I don’t think I’ve ever really shared this before, but this is a big part of why I ended up becoming a senior photographer.
When I was a senior, I was so excited to take my senior photos. I wasn’t a very confident teenager, but I’ve always loved photos, and I loved the idea that I was going to get a couple of hours where it was just about me.
That session ended up being one of my favorite memories from my senior year. I remember laughing with my mom, feeling really comfortable with my photographer, and just having a genuinely fun experience. Nothing felt awkward or forced, which honestly surprised me.
This was before everything was digital, so when we got my photos back, it was a physical book of proofs that we sat down and went through together. I can still picture us flipping through them, taking our time with each one.
And I loved them. I really loved them. I couldn’t stop looking at them. I couldn’t believe they were me. They looked like me, but I saw myself in a way that I never had before. It was the first time I remember looking at photos of myself and not immediately noticing everything I wanted to change. I just remember thinking that I actually looked good, and more than that, I looked like myself. I felt pretty, and I felt confident, which was not something I felt too often back then.
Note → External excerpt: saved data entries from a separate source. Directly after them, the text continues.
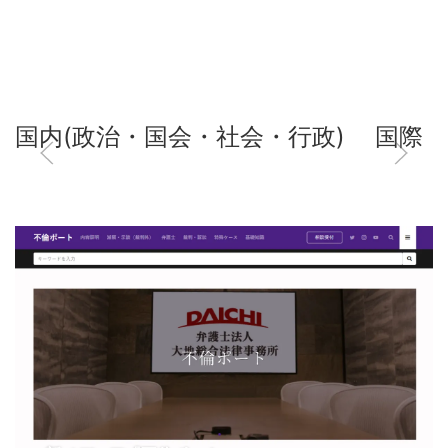
国内(政治・国会・社会・行政)
国際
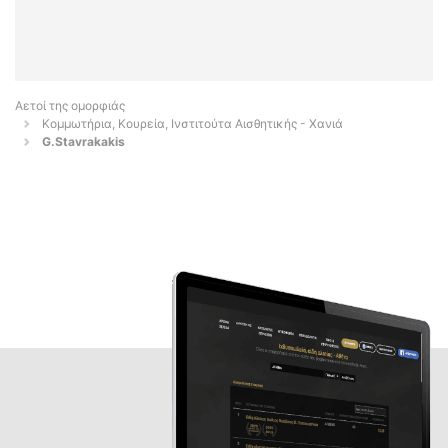
Αετοί της ομορφιάς
Κομμωτήρια, Κουρεία, Ινστιτούτα Αισθητικής - Χανιά
G.Stavrakakis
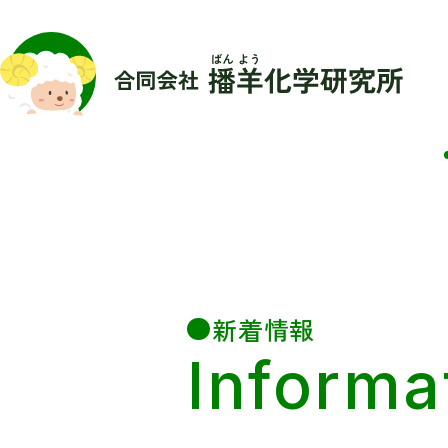
新着情報
Informa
That experience stuck with me more than I realized at the time. Looking back now, I think that’s a big part of why I’m drawn to senior photography. I remember what that age feels like—you’re excited about what’s next, but there’s also a lot of uncertainty, and not everyone feels confident in who they are yet.
So when I work with seniors now, that’s always in the back of my mind. I want them to feel comfortable and like they can be themselves, without worrying about how they’re coming across or whether they’re doing it “right.” I want their session to be something they actually enjoy, not just something they have to get through before graduation.
And when they see their photos, I want them to feel good about themselves. Not just think the pictures look nice, but actually feel confident in what they’re seeing. I want them to be able to look back on that day and remember it fondly, and remember how they felt in that moment and when they first saw their photos. That’s really what matters to me, and it’s a big part of why I love doing this.